### Assigned task
Every line in the listing below that holds the word "SURABAYA" should be returned.

### Data excerpts

Start of Block

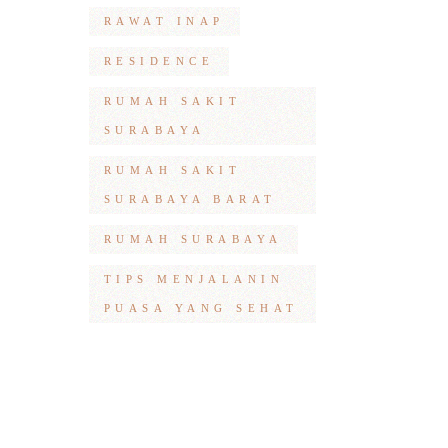
RAWAT INAP
RESIDENCE
RUMAH SAKIT
SURABAYA
RUMAH SAKIT
SURABAYA BARAT
RUMAH SURABAYA
TIPS MENJALANIN
PUASA YANG SEHAT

End of Block

### Answer space
SURABAYA
SURABAYA BARAT
RUMAH SURABAYA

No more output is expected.